[Directions] Could you copy every line of the data that contains "colors"?

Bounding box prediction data
- Opening Delimiter -
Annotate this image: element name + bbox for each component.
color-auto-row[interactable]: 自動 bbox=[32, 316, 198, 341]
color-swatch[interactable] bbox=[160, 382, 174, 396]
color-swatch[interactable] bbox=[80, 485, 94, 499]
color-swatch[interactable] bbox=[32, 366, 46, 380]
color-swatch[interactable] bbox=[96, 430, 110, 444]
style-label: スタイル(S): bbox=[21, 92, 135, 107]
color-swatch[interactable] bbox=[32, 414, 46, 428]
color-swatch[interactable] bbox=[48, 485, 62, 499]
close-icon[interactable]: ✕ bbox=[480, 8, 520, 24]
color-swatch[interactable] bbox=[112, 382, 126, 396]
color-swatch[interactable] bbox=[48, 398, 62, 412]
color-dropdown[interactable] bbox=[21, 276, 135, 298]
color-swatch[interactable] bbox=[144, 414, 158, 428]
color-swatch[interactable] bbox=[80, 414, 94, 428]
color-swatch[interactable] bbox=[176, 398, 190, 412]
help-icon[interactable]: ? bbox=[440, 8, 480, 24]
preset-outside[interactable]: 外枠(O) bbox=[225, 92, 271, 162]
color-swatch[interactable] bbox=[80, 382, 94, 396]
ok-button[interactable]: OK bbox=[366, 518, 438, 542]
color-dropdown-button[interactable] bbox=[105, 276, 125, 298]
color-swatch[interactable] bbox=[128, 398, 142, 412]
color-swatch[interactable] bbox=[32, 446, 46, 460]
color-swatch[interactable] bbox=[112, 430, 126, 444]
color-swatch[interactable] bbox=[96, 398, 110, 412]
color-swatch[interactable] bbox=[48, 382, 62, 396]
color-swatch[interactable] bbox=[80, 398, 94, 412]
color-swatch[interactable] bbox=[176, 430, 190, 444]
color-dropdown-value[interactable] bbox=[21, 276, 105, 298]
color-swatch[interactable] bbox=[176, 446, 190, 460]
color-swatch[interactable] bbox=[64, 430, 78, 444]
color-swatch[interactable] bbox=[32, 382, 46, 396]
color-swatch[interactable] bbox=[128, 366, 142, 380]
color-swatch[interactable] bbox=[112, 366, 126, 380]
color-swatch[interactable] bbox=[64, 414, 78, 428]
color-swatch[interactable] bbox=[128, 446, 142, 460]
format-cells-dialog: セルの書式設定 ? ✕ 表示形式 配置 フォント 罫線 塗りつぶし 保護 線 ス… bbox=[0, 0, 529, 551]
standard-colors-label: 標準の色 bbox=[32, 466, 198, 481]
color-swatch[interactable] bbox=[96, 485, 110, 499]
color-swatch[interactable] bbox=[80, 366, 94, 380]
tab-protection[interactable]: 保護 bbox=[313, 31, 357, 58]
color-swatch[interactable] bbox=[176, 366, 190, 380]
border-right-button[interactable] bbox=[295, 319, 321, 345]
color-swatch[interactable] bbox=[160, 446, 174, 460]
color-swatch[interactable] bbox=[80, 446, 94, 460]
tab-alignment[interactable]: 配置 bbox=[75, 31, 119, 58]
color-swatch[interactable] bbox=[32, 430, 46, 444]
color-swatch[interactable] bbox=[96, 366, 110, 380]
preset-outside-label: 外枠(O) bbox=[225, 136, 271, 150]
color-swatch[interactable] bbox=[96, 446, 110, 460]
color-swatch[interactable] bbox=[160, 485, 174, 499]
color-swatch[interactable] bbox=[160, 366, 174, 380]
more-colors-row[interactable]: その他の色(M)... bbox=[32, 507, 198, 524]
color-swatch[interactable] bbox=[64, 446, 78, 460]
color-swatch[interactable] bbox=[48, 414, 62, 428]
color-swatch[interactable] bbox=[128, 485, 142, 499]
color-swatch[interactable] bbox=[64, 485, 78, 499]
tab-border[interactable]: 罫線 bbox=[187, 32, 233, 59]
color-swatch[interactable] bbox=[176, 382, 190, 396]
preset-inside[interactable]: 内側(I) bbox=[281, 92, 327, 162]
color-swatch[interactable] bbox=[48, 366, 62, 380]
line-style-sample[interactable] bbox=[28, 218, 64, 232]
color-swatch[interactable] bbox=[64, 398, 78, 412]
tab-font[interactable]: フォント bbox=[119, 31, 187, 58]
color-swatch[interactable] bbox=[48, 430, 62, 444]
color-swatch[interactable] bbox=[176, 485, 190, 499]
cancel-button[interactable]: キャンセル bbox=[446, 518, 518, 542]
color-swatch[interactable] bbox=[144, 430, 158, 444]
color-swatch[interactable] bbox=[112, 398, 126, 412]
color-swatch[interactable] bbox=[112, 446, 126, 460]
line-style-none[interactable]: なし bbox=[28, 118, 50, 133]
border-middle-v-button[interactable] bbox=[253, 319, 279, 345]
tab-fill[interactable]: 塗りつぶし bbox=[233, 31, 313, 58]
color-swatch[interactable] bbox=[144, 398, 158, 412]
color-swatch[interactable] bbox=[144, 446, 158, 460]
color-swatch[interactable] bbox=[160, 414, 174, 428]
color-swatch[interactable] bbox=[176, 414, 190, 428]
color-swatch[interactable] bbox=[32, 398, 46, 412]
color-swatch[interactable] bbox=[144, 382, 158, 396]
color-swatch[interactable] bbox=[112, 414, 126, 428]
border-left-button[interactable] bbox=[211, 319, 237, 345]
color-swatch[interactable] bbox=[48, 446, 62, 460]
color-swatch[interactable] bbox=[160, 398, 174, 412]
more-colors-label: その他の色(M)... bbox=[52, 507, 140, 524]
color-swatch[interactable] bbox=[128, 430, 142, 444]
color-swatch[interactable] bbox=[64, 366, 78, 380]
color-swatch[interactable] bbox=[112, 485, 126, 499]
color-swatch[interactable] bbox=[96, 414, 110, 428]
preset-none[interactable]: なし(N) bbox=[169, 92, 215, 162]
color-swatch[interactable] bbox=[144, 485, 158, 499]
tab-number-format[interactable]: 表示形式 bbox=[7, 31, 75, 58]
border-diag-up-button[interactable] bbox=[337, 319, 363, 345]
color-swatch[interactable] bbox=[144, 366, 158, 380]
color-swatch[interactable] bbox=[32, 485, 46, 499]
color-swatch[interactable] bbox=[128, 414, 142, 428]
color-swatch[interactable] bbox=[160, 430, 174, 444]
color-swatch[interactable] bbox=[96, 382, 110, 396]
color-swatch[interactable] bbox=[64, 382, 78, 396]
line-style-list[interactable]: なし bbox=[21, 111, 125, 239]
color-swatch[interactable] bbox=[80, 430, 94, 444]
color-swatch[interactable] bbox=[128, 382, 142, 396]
- Closing Delimiter -
[Final answer]
standard-colors-label: 標準の色 bbox=[32, 466, 198, 481]
more-colors-row[interactable]: その他の色(M)... bbox=[32, 507, 198, 524]
more-colors-label: その他の色(M)... bbox=[52, 507, 140, 524]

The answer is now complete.